- Born: June 8, 1985 (age 40) Lima, Ohio, U.S.
- Education: Ball State University (B.A., M.A.)
- Occupation: NBA referee

= Tyler Ford (basketball) =

American basketball referee

Tyler Ford (born June 8, 1985) is an American professional basketball referee in the National Basketball Association (NBA), wearing number 39. As of the 2022–23 NBA season Ford has officiated 463 regular-season games and 31 playoff games.

==Early life==
Ford was born on June 8, 1985, in Lima, Ohio. He graduated from Allen East High School in Lafayette, Ohio.

==Officiating career==
Ford officiated Division I college basketball for four seasons. Working games for the Big Ten Conference, Mid-American Conference and the Summit League.
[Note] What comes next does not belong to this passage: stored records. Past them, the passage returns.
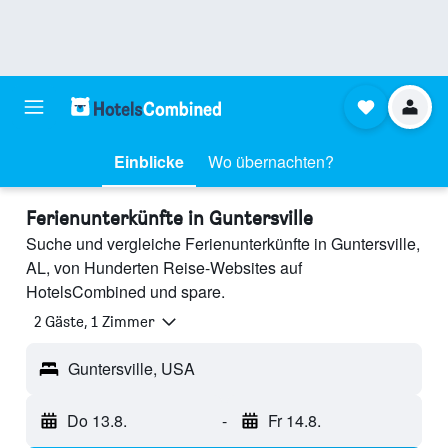
Einblicke
Wo übernachten?
Ferienunterkünfte in Guntersville
Suche und vergleiche Ferienunterkünfte in Guntersville,
AL, von Hunderten Reise-Websites auf
HotelsCombined und spare.
2 Gäste, 1 Zimmer
Guntersville, USA
Do 13.8.
-
Fr 14.8.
He also spent four seasons officiating the Women's National Basketball Association (WNBA). Before Ford joined the NBA officiating staff, he officiated five seasons in the NBA G League, where he worked the 2014 NBA G League All-Star Game and the 2015 NBA G League Finals. As of the 2022-23 NBA season Ford has officiated 463 regular-season games and 31 playoff games. He is in his ninth season as an NBA referee.

==Personal life==
Ford resides in Westfield, Indiana. From 2009 to 2015 Ford worked as the assistant director of Intramural Sports at Purdue University. He has a bachelor's and master's degree in Sport Administration from Ball State University.